Il cardinale Betori: il Papa in Toscana ha invitato a ridare speranza ai giovani
L'entusiasmo visto per le strade e alle celebrazioni ci dice che "la gente ama questo
Papa". L'affermazione è dell'arcivescovo di Firenze, il cardinale Giuseppe Betori,
che al termine della visita di Benedetto XVI ha tracciato un bilancio delle ore passate
dal Pontefice in Toscana, facendosi interprete dei sentimenti di gratitudine della
Chiesa locale. L'intervista è del nostro inviato, Paolo Ondarza:
R. - Come hanno
dimostrato le grandi folle che lo hanno circondato, la gente ama questo Papa, lo vuole
ascoltare, e quindi è doveroso da parte nostra una grande gratitudine nei suoi riguardi
per il dono che ci ha fatto nel venire tra di noi.
D. - Si è trattato della
prima visita di Benedetto XVI in Toscana. In effetti, i pellegrini provenienti anche
da altre città erano numerosi. Che valore può avere questa presenza di massa?
R.
- Innanzi tutto direi, da parte del Papa, un ritorno a una frequentazione che gli
è stata sempre abituale fin da giovane. Poi, la presenza del Papa tra noi significa
anche poter misurare il grado di capacità di dialogo della Chiesa di oggi con la gente
di Toscana. Certo, anche tra noi l’avanzata del secolarismo ha le sue manifestazioni.
Ma c’è un sottofondo di interesse, di amicizia tra la gente e la Chiesa, che quando
incontra figure autorevoli come il Papa emerge dal profondo delle coscienze e diventa
un fatto visibile.
D. - La visita ha avuto senz’altro un carattere locale,
ma il richiamo è stato nazionale...
R. - Direi che era inevitabile che uno
sguardo sulla situazione della Toscana portasse il Santo Padre a uno sguardo sulla
situazione dell’intero Paese. Peraltro, proprio la storia dell’Umanesimo, che trae
le suo origini in questi nostri posti, era un’occasione per dire che un tempo, da
radici di fede, è nata una civiltà che ha posto l’uomo al centro e che dunque, oggi,
le stesse radici di fede possono riportare un’attenzione alla persona umana, oltre
alle disfunzioni di un progresso che ha messo da parte l’uomo per ricercare altre
finalità. È interessante notare come, tra tutte le cose che il Papa ha detto a Sansepolcro,
quella che abbia raccolto un irrefrenabile applauso da parte della gente sia stato
l’accenno ai giovani: c’è una forte responsabilità nel momento in cui il Papa ci chiama
al fatto che la parola che pronunciamo e la testimonianza che diamo sia effettivamente
un messaggio di speranza per le nuove generazioni.

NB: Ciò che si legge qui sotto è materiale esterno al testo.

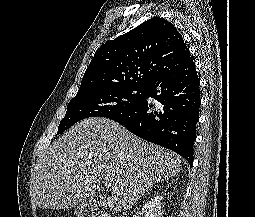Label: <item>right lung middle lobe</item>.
<instances>
[{
  "mask_svg": "<svg viewBox=\"0 0 255 217\" xmlns=\"http://www.w3.org/2000/svg\"><path fill=\"white\" fill-rule=\"evenodd\" d=\"M146 87L116 86L78 92L67 105L57 134H61L78 121L89 117H109L124 112L139 103Z\"/></svg>",
  "mask_w": 255,
  "mask_h": 217,
  "instance_id": "dd1d6c3e",
  "label": "right lung middle lobe"
}]
</instances>
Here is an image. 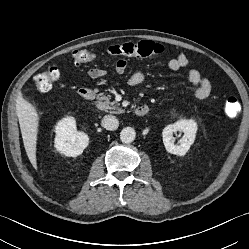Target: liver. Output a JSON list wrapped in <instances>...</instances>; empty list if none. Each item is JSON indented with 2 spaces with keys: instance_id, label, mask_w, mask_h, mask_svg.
I'll return each instance as SVG.
<instances>
[{
  "instance_id": "obj_1",
  "label": "liver",
  "mask_w": 249,
  "mask_h": 249,
  "mask_svg": "<svg viewBox=\"0 0 249 249\" xmlns=\"http://www.w3.org/2000/svg\"><path fill=\"white\" fill-rule=\"evenodd\" d=\"M16 110L26 154L32 166L37 169L36 146L39 126L37 110L22 96L17 99Z\"/></svg>"
}]
</instances>
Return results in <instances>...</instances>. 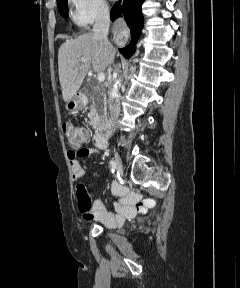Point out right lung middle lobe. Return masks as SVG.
Listing matches in <instances>:
<instances>
[{"label":"right lung middle lobe","instance_id":"obj_1","mask_svg":"<svg viewBox=\"0 0 240 288\" xmlns=\"http://www.w3.org/2000/svg\"><path fill=\"white\" fill-rule=\"evenodd\" d=\"M57 5H58V9H59L60 14L64 18H67L68 17L67 0H57Z\"/></svg>","mask_w":240,"mask_h":288}]
</instances>
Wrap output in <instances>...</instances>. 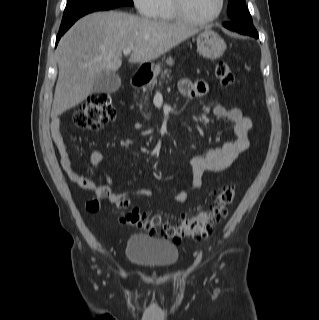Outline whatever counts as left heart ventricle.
Segmentation results:
<instances>
[{"instance_id":"obj_1","label":"left heart ventricle","mask_w":319,"mask_h":320,"mask_svg":"<svg viewBox=\"0 0 319 320\" xmlns=\"http://www.w3.org/2000/svg\"><path fill=\"white\" fill-rule=\"evenodd\" d=\"M187 12L194 18L205 19L214 15L218 9L219 0H184Z\"/></svg>"}]
</instances>
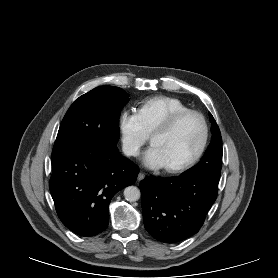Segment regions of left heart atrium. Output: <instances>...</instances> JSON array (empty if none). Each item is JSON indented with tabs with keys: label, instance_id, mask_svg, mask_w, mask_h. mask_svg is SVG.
<instances>
[{
	"label": "left heart atrium",
	"instance_id": "39dd6f15",
	"mask_svg": "<svg viewBox=\"0 0 278 278\" xmlns=\"http://www.w3.org/2000/svg\"><path fill=\"white\" fill-rule=\"evenodd\" d=\"M143 162L148 168L151 169H160L165 167L160 151L153 144L144 152Z\"/></svg>",
	"mask_w": 278,
	"mask_h": 278
}]
</instances>
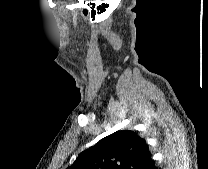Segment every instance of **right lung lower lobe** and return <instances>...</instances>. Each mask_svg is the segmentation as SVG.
I'll return each mask as SVG.
<instances>
[{
  "mask_svg": "<svg viewBox=\"0 0 208 169\" xmlns=\"http://www.w3.org/2000/svg\"><path fill=\"white\" fill-rule=\"evenodd\" d=\"M145 169H156L154 161L152 160Z\"/></svg>",
  "mask_w": 208,
  "mask_h": 169,
  "instance_id": "obj_1",
  "label": "right lung lower lobe"
}]
</instances>
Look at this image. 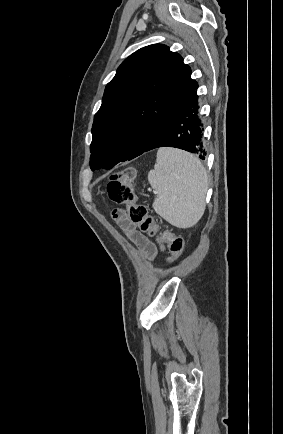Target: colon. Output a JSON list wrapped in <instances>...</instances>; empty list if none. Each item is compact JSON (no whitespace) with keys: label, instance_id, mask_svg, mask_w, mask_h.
Listing matches in <instances>:
<instances>
[{"label":"colon","instance_id":"obj_1","mask_svg":"<svg viewBox=\"0 0 283 434\" xmlns=\"http://www.w3.org/2000/svg\"><path fill=\"white\" fill-rule=\"evenodd\" d=\"M135 175L136 170L133 167H127L111 175L107 184L109 198L117 204L126 206L129 220L137 225L142 232L150 236L159 235L160 240L169 248L168 261L170 263L175 262L184 251V240L169 230L160 231L155 220L148 214L146 207L137 202L132 186Z\"/></svg>","mask_w":283,"mask_h":434}]
</instances>
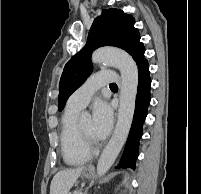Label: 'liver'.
<instances>
[{
    "mask_svg": "<svg viewBox=\"0 0 201 194\" xmlns=\"http://www.w3.org/2000/svg\"><path fill=\"white\" fill-rule=\"evenodd\" d=\"M85 167L66 169L57 172L50 185V194H68Z\"/></svg>",
    "mask_w": 201,
    "mask_h": 194,
    "instance_id": "liver-1",
    "label": "liver"
}]
</instances>
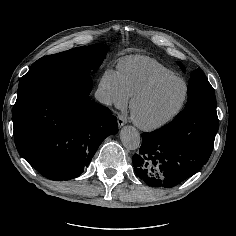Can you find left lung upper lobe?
I'll return each instance as SVG.
<instances>
[{"instance_id": "obj_1", "label": "left lung upper lobe", "mask_w": 236, "mask_h": 236, "mask_svg": "<svg viewBox=\"0 0 236 236\" xmlns=\"http://www.w3.org/2000/svg\"><path fill=\"white\" fill-rule=\"evenodd\" d=\"M178 65L181 67L182 71H185L184 66L180 62H178ZM187 95L188 99L185 108L192 105H207L216 107L214 89L200 68L192 71L191 73Z\"/></svg>"}]
</instances>
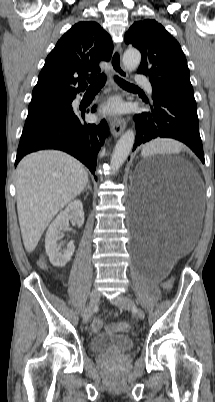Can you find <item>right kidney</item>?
<instances>
[{
  "mask_svg": "<svg viewBox=\"0 0 215 402\" xmlns=\"http://www.w3.org/2000/svg\"><path fill=\"white\" fill-rule=\"evenodd\" d=\"M74 220L78 225L84 223L83 205L80 200H74L61 211L49 226L45 238V250L50 262L56 267H64L75 251L74 241H70L65 249H61L58 241L61 239V231L64 230L69 220Z\"/></svg>",
  "mask_w": 215,
  "mask_h": 402,
  "instance_id": "right-kidney-1",
  "label": "right kidney"
}]
</instances>
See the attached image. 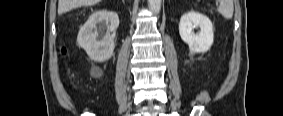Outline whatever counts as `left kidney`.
Segmentation results:
<instances>
[{"label":"left kidney","instance_id":"1","mask_svg":"<svg viewBox=\"0 0 283 116\" xmlns=\"http://www.w3.org/2000/svg\"><path fill=\"white\" fill-rule=\"evenodd\" d=\"M199 27L195 34L193 28ZM179 33L182 40L189 45L190 55L207 52L214 40L213 25L208 17L195 11L185 13L179 23Z\"/></svg>","mask_w":283,"mask_h":116}]
</instances>
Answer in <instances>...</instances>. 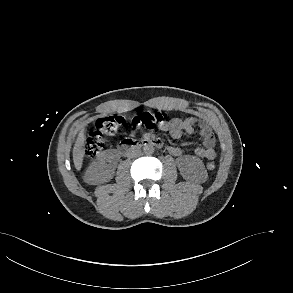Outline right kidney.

D. - Il ritratto che viene
fatto dell’Italia, come un ritratto di disaffezione a certi valori, non risponde completamente
alla verità: la speranza è molto viva e lo si vede da queste reazioni...
R.
- La presenza di così tanta gente, la reazione ai passaggi fondamentali del discorso
del Papa, l’affetto mostrato verso la sua figura, ci dicono che se noi come il Santo
Padre offriamo parole, gesti di speranza, noi siamo ancora in grado di far risorgere
questa società: che è una società ferita, ma non è una società abbattuta.
D.
- “Nonostante il brutto tempo, il nostro cuore è pieno di luce e di gioia”, ha detto
Benedetto XVI. Purtroppo però è saltato l’incontro a La Verna...
R. - Da qualche
battuta nel dialogo con lui, ho colto che questo era forse l’appuntamento che egli
aspettava di più e che quindi speriamo possa quanto prima rinnovare tra noi.